- YOUR OBJECTIVE -
Copy exactly the lines from the first line of the records below through the line containing "взрыв вражеского БПЛА ранил мирного жителя.", including both, and nothing else.

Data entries
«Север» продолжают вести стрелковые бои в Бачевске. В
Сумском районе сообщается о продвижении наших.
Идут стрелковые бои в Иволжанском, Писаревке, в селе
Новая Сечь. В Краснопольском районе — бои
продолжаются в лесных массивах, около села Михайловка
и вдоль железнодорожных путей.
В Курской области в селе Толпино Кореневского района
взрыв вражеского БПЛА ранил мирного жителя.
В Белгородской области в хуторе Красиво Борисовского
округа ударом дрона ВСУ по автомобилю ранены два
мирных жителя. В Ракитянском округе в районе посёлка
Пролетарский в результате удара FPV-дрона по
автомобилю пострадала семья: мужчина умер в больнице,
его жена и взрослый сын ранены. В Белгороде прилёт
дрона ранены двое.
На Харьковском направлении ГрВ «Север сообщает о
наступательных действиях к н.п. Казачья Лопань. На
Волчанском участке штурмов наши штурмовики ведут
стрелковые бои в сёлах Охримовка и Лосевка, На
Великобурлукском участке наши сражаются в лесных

- ANSWER TO THIS EXERCISE -
«Север» продолжают вести стрелковые бои в Бачевске. В
Сумском районе сообщается о продвижении наших.
Идут стрелковые бои в Иволжанском, Писаревке, в селе
Новая Сечь. В Краснопольском районе — бои
продолжаются в лесных массивах, около села Михайловка
и вдоль железнодорожных путей.
В Курской области в селе Толпино Кореневского района
взрыв вражеского БПЛА ранил мирного жителя.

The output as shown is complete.